Capirà al volo chiunque abbia assistito un padre anziano o un suocero malato: non servono molte spiegazioni. Per dieci anni mio suocero, Ivan Petrovič, è stato gravemente malato. Un uomo d’oro, ma la vecchiaia non fa sconti. In tutto quel tempo mio marito ed io non lo abbiamo mai lasciato solo.
Era un secondo lavoro: senza riposi, senza ferie. Visite dagli specialisti, farmaci costosi, menù dedicati, piccoli e grandi interventi in casa per rendere vivibile il suo vecchio appartamento.
Conoscevo a memoria le sue terapie e gli orari di ogni compressa. Dopo l’ufficio, mio marito non rientrava da noi: andava da suo padre. Non ci siamo mai lamentati. Era suo padre: qualcosa di sacro.
E poi c’era mia cognata, la cara Alina. Sempre “indaffarata”, in un’altra città, impegnata nella sua “vita complicata”. In dieci anni è venuta tre volte: un’ora scarsa, una scatola di cioccolatini, due frasi di circostanza e via. Alle richieste, garbate, di contribuire almeno alle medicine rispondeva: «In questo periodo non posso». Curioso, per chi vola in Turchia un paio di volte l’anno.

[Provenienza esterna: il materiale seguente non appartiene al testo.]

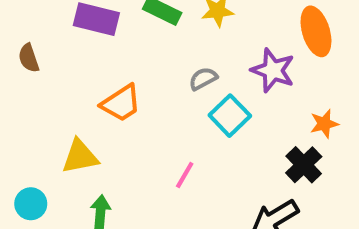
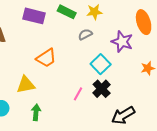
gray semicircle: (203, 79) -> (85, 34), moved
black cross: (304, 165) -> (102, 89), moved

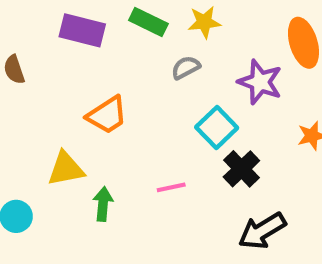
black cross: (102, 89) -> (241, 169), moved
pink line: (78, 94) -> (171, 187), turned 48
green arrow: (36, 112) -> (103, 204), moved

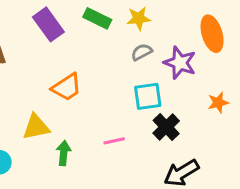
purple rectangle: (82, 30) -> (48, 24), turned 40
gray semicircle: (186, 68) -> (142, 52), moved
cyan square: (217, 127) -> (148, 96), turned 36

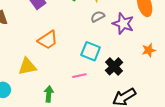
cyan square: (148, 96) -> (91, 51), moved, turned 30
green arrow: (64, 153) -> (49, 94), moved

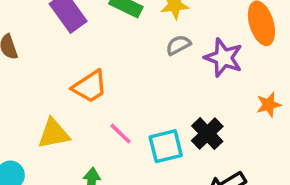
cyan square: (91, 51) -> (166, 146), moved, turned -36
pink line: (79, 76) -> (121, 134), moved, turned 56

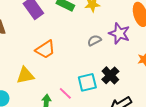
gray semicircle: (178, 45) -> (94, 40), moved
pink line: (121, 134) -> (65, 93), moved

L’anno scorso, Ivan Petrovič se n’è andato. Funerale, veglia, lacrime, quel vuoto che ti schiaccia il petto. Eravamo allo stremo, fisicamente e moralmente.
Al rinfresco dopo la cerimonia, mentre tutti ricordavano la sua bontà, Alina sposta il piatto e, con tono da consiglio di amministrazione, annuncia:
«Visto che siamo qui, dobbiamo decidere dell’appartamento di papà. A me spetta la metà per legge. Si vende e si divide.»
Mi è scivolato il cucchiaio. Silenzio gelido. L’uomo non era ancora “freddo” e lei già faceva i conti sui metri quadri. Mio marito, che rifugge i conflitti, è impallidito: «Alina, non è il momento…»
«E quando, scusa? Se rimandiamo, poi fate tutto da soli e io non vedo un centesimo. La legge è dalla mia parte.»
Guardandola capii che mio marito avrebbe ceduto pur di non litigare. Ma io non sono come lui. In dieci anni non mi sono limitata ad assistere papà: ho fatto un’altra cosa.
Sono pignola. Ho conservato tutto. Ogni scontrino di farmacia. Ogni bolletta pagata da noi. Ogni fattura degli artigiani per i lavori. Ogni ricevuta del taxi per l’ospedale. Tutto in un unico, spesso dossier: “Papà”. All’inizio non sapevo perché lo facessi; forse lo intuivo.
Passa una settimana e siamo dal notaio. Alina arriva in tailleur, avvocato al seguito, già con la testa ai proventi della vendita. Mio marito, accanto, abbattuto.
Il notaio apre il fascicolo. Io chiedo la parola, appoggio sul tavolo il mio dossier.
«Alina, hai ragione: la legge ti riconosce metà. Ma c’è un dettaglio.»
Apro il plico. «Qui c’è la spesa in farmaci di dieci anni. Qui le utenze. Qui le tre ristrutturazioni dell’appartamento.» Indico il prospetto finale. «La cifra che abbiamo investito per la cura di papà e per mantenere questa casa equivale… a circa metà del valore attuale dell’immobile.»
Dico il numero. È quasi metà del prezzo di mercato.
«Dunque, due strade: prima, detraiamo subito metà delle nostre spese dalla tua quota… e, fatto il conto, ti resta praticamente niente. Seconda: ci vediamo in tribunale. Presenterò ogni documento e chiamerò i vicini a testimoniare chi si è occupato davvero di papà. Che preferisci?»
Silenzio. L’avvocato di Alina mi lancia un’occhiata rispettosa. Lei fissa la montagna di scontrini e cambia colore: dalla spavalderia alla confusione, poi al rosso della rabbia. Aveva capito che il piano era affondato.
Da allora non ha più chiamato. Io e mio marito viviamo sereni nell’appartamento di papà: ogni angolo profuma di lui.
Ditemi la verità: ho esagerato come parente?